Work request: List all lines of the data that include the string "information".

The records:
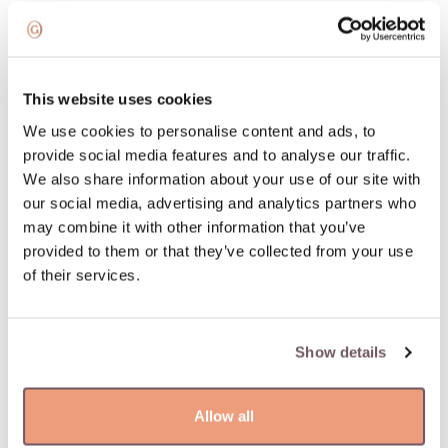
Supaprastintas ir greitas užsakymo grąžinimas
This website uses cookies
PREKĖS APRAŠYMAS
We use cookies to personalise content and ads, to
Medžiaga: Auksas
provide social media features and to analyse our traffic.
Akmuo:
We also share information about your use of our site with
- Deimantas (Akmens spalva: G-baltas, Tīrība: VS, Akmens
our social media, advertising and analytics partners who
svoris: 0.070ct)
may combine it with other information that you’ve
Kolekcija: Prima
provided to them or that they’ve collected from your use
Praba: 750
of their services.
Akmens spalva: Baltas
Gamintojo kodas: 74608BX_BB_R_XBX
Prekė: W80628796
Show details
Svoris: 9.28 g
Allow all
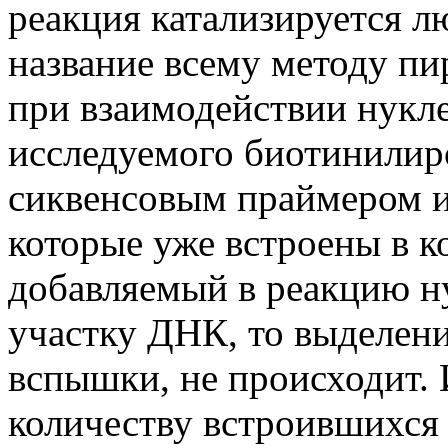
реакция катализируется 
название всему методу пи
при взаимодействии нукл
исследуемого биотинилиро
сиквенсовым праймером и
которые уже встроены в 
добавляемый в реакцию н
участку ДНК, то выделени
вспышки, не происходит.
количеству встроившихся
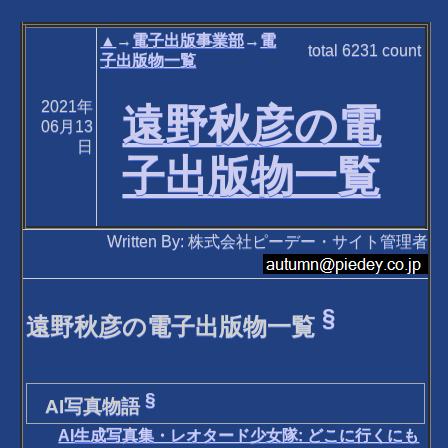
▲
→
電子出版事業部
→
電
total
6231
count
子出版物一覧
2021年
遠野秋彦の電
06月13
日
子出版物一覧
Written By: 株式会社ピーデー・サイト管理者
§
遠野秋彦の電子出版物一覧
§
AI写真物語
AI生成写真集・レオタード少女隊: どこに行くにも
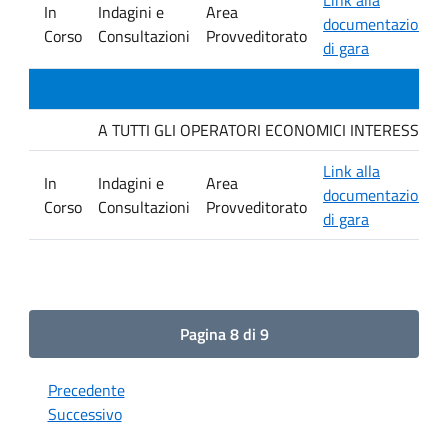
In
Indagini e
Area
documentazione
Corso
Consultazioni
Provveditorato
di gara
A TUTTI GLI OPERATORI ECONOMICI INTERESSATI Indagi
Link alla
In
Indagini e
Area
documentazione
Corso
Consultazioni
Provveditorato
di gara
Pagina 8 di 9
Precedente
Successivo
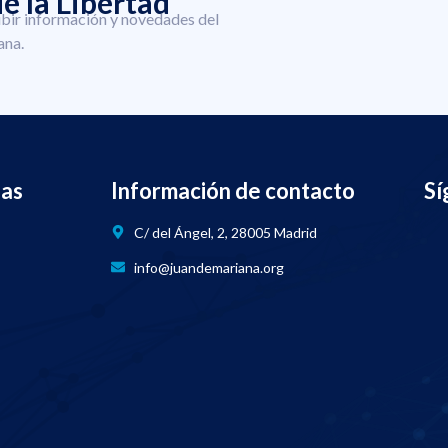
e la Libertad
ibir información y novedades del
ana.
nas
Información de contacto
Sí
C/ del Ángel, 2, 28005 Madrid
info@juandemariana.org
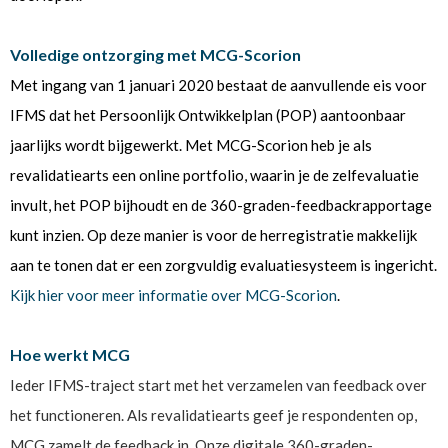
Volledige ontzorging met MCG-Scorion
Met ingang van 1 januari 2020 bestaat de aanvullende eis voor
IFMS dat het Persoonlijk Ontwikkelplan (POP) aantoonbaar
jaarlijks wordt bijgewerkt. Met MCG-Scorion heb je als
revalidatiearts een online portfolio, waarin je de zelfevaluatie
invult, het POP bijhoudt en de 360-graden-feedbackrapportage
kunt inzien. Op deze manier is voor de herregistratie makkelijk
aan te tonen dat er een zorgvuldig evaluatiesysteem is ingericht.
Kijk hier voor meer informatie over MCG-Scorion
.
Hoe werkt MCG
Ieder IFMS-traject start met het verzamelen van feedback over
het functioneren. Als revalidatiearts geef je respondenten op,
MCG zamelt de feedback in. Onze digitale 360-graden-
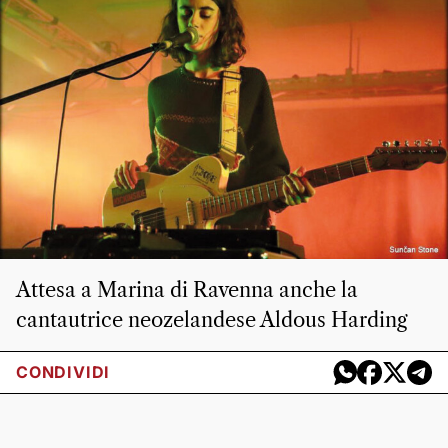
Attesa a Marina di Ravenna anche la
cantautrice neozelandese Aldous Harding
CONDIVIDI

Finished task:
We also share information about your use of our site with
may combine it with other information that you’ve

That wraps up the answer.